#### Data

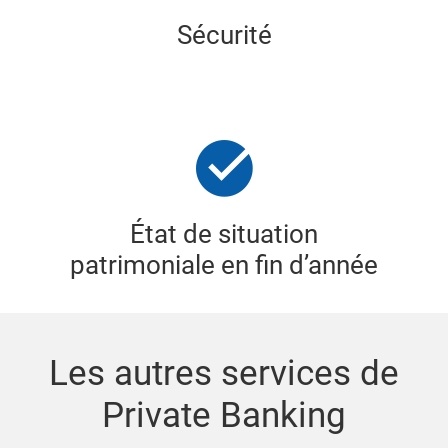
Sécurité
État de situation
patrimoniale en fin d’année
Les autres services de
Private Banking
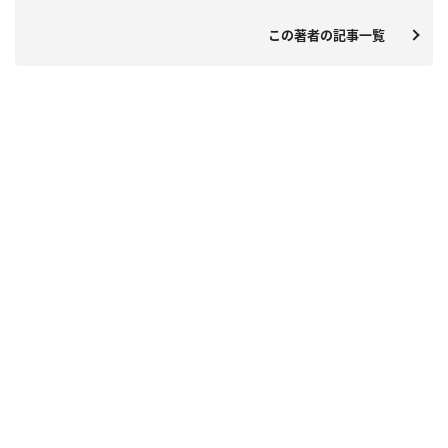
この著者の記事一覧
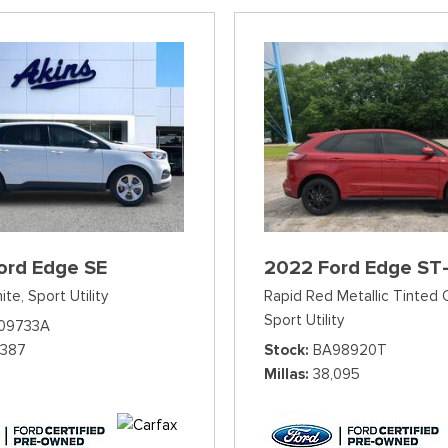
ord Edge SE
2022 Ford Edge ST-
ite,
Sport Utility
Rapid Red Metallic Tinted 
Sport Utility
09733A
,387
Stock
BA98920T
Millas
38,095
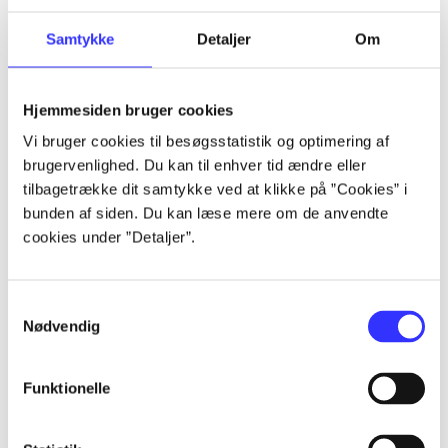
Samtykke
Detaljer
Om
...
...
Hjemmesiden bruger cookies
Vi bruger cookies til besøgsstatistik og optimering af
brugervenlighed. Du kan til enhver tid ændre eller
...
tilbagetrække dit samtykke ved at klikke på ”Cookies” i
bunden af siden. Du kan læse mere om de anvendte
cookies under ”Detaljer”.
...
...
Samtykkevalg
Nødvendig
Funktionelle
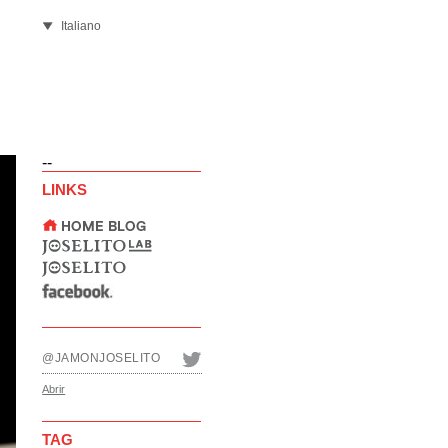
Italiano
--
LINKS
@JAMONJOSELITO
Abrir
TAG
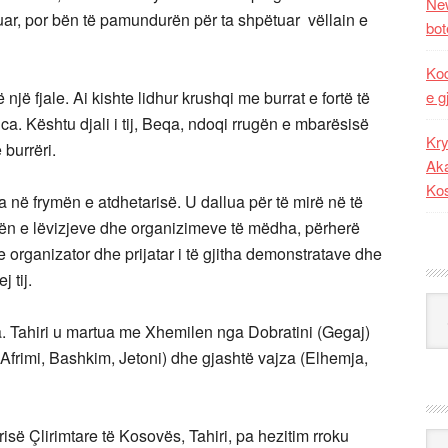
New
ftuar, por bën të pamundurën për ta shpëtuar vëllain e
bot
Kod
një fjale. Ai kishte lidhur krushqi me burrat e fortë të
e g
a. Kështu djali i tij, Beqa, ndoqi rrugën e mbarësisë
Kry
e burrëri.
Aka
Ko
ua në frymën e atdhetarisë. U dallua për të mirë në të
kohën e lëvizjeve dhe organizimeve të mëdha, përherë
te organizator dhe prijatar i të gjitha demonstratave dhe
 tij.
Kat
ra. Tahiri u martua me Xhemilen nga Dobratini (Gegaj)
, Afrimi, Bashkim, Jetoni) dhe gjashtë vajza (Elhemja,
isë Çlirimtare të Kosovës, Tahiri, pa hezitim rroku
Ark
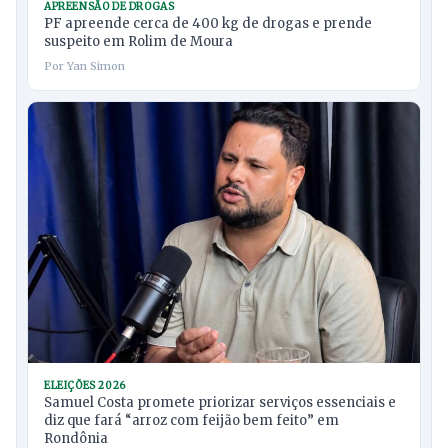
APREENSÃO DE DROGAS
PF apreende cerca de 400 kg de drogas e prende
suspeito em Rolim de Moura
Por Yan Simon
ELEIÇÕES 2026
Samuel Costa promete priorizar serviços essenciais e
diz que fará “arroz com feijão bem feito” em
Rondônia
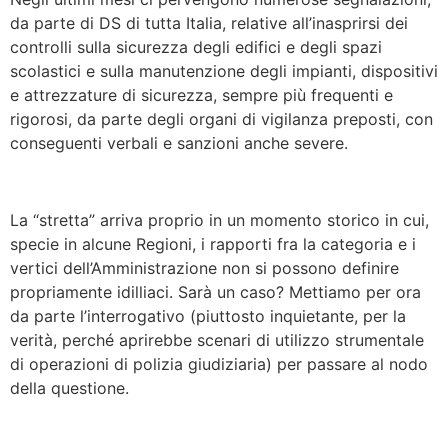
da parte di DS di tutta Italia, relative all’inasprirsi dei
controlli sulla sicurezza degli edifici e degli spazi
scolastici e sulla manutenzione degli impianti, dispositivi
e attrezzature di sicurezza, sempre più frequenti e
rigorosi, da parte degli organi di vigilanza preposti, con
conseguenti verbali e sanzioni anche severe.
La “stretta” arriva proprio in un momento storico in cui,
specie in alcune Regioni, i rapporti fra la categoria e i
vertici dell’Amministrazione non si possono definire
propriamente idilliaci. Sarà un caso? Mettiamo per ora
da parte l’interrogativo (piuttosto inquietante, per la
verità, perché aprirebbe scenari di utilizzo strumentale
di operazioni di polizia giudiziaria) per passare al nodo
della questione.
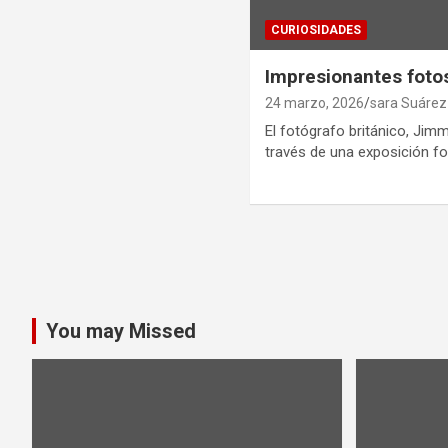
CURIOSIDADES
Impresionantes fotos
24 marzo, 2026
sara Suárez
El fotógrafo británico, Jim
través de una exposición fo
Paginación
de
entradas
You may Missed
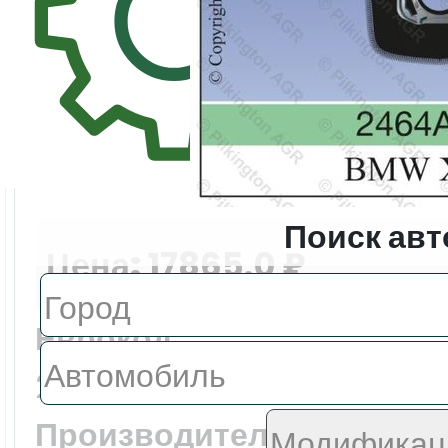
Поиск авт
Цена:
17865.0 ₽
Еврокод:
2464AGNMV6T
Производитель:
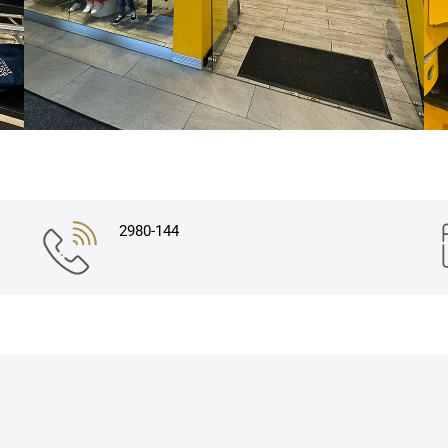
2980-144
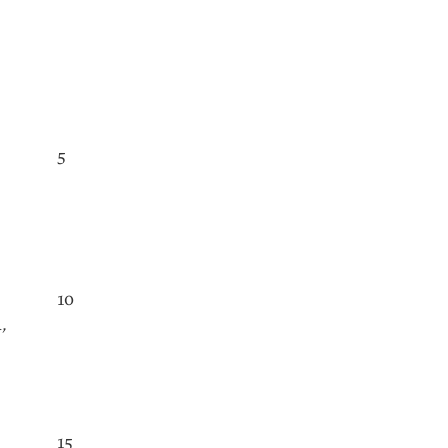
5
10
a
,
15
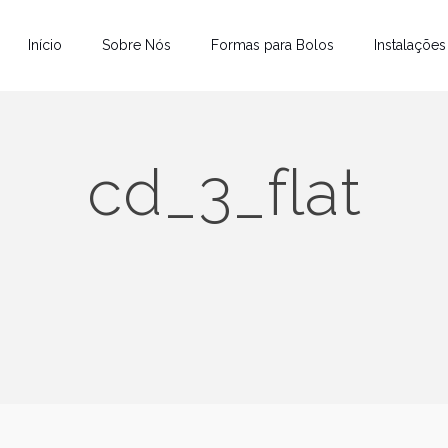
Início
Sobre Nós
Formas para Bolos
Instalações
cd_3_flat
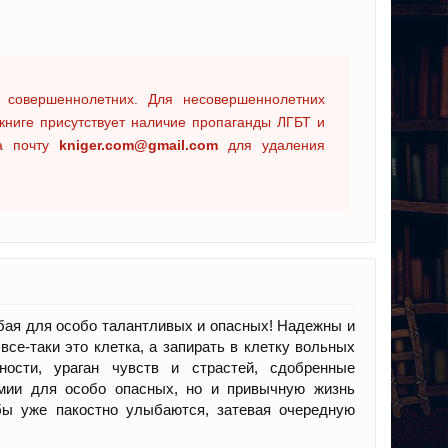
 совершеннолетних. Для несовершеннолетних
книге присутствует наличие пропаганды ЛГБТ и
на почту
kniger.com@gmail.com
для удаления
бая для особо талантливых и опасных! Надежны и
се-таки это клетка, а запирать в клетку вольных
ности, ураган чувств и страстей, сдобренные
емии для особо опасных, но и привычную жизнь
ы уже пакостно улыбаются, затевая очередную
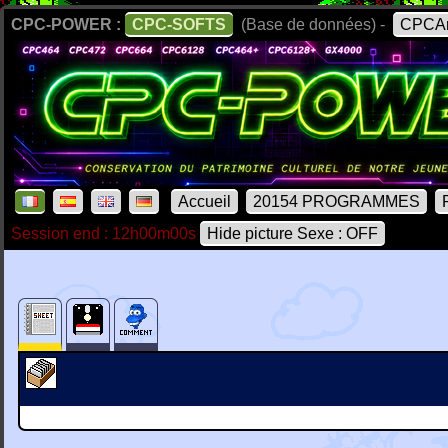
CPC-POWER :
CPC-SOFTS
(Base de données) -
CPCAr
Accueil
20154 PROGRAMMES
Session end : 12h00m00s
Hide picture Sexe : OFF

########

Problem:
Within these records, how many lines include the word "особо"? The reply should be that number alone.

Response area:
2